As we look at these reform proposals and effort, we need to hold a score card on the extent to which they include what I would call not reforming but “transformative” characteristics. By transformative I mean to what extent is the plan shifting the perverse incentives to do more (to the point of doing harm as Wennberg has shown). At the primary care level this means attacking bad health and poor health choices with the same aggressiveness that wars on cancer and against terrorism are engaged in our culture – with the same use of whatever bully-pulpit can be found. This of course means an aggressive reform of medical school education to support this shifting of investment in what we then offer and pay. All huge. But without scoring well on the transformation indices, we’ll not be finding our way out of these woods. Without transformative thinking, we will have short term gains, maybe, but the deck chairs will eventually slide back into their normal locations ….

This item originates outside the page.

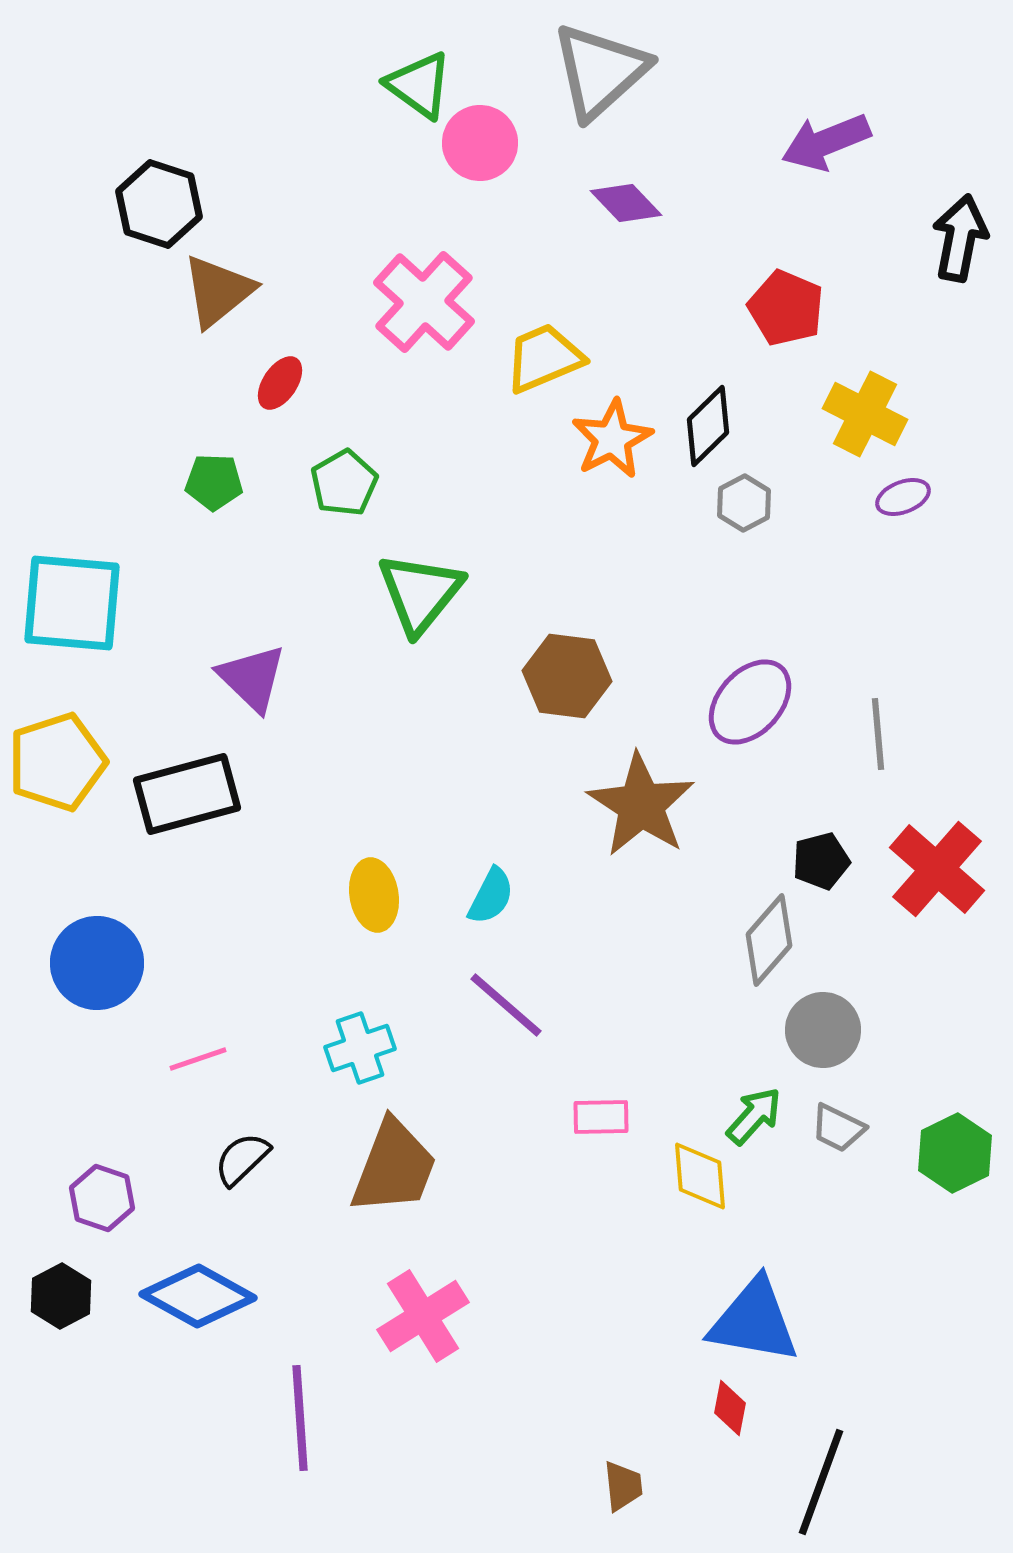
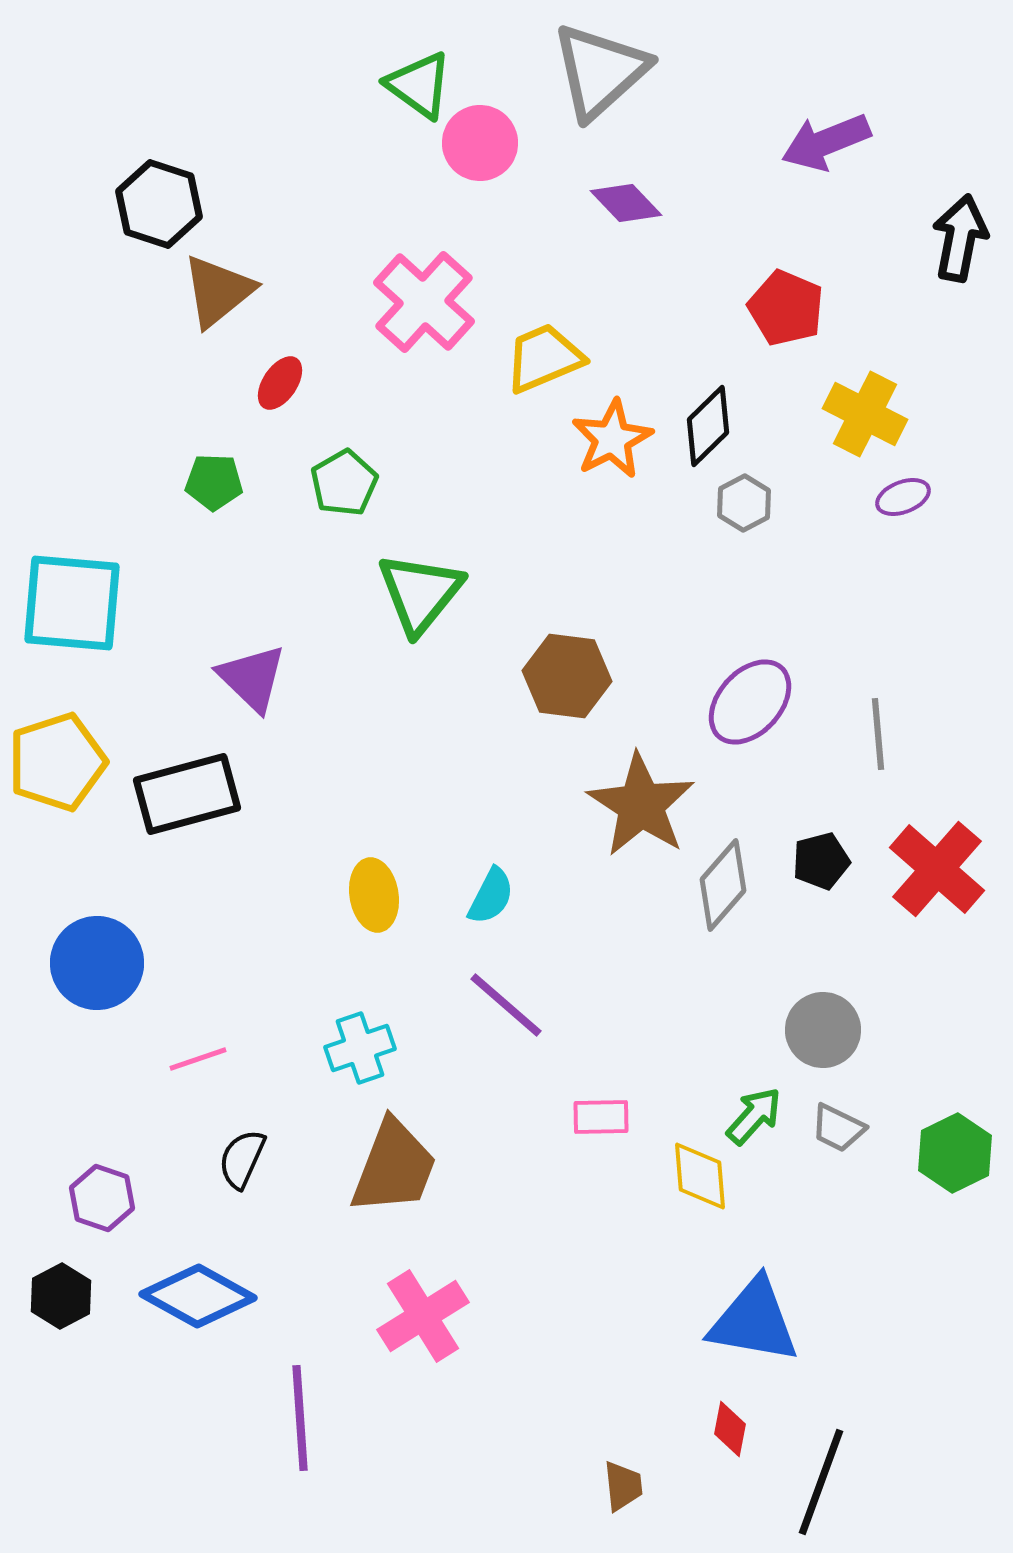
gray diamond at (769, 940): moved 46 px left, 55 px up
black semicircle at (242, 1159): rotated 22 degrees counterclockwise
red diamond at (730, 1408): moved 21 px down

“universal coverage plans that do not dramatically attack the bloated cost structure and perverse incentives”
I don’t see how they even weakly attack such factors.
This plan is insurance, not health care reform. People who believe it’s health care reform are distracted by an old Yankee trick: he stuck a feather in his cap, and called it macaroni. Now it appears Gov Patrick is whistling the same tune. New boss, same as the old boss . . .
All this fuss is so sadly avoidable if people would just take a look at what American health care expenditures go to pay for. The Massachusetts plan doesn’t reform the cost structure or cost drivers of health care in any serious way. So at most you’re going to shave off a couple of percentage points from the rates you’d see for commercial plans with the same benefits. From what I’ve read, it looks like all the cost reductions are coming from three sources (1) smaller networks with deeper provider discounts, (2) lower benefits (including an option without Rx this time), (3) lower profit margins for the managed care companies. I think convincing plans to lower margins is what all the personal interventions from the governor were about, but it really only could have amounted to a couple of points out of the 20% reduction. The rest of it came from smaller networks and more cost-sharing. And it’s not much lower than the rate you’d get for commercial plans that looks the same.
What this reaffirms is that universal coverage plans that do not dramatically attack the bloated cost structure and perverse incentives that drive expenditures above the rate of economic expansion are not affordable. It doesn’t matter whether the system is single-payer or multi-payer. Medicare for all won’t be any better.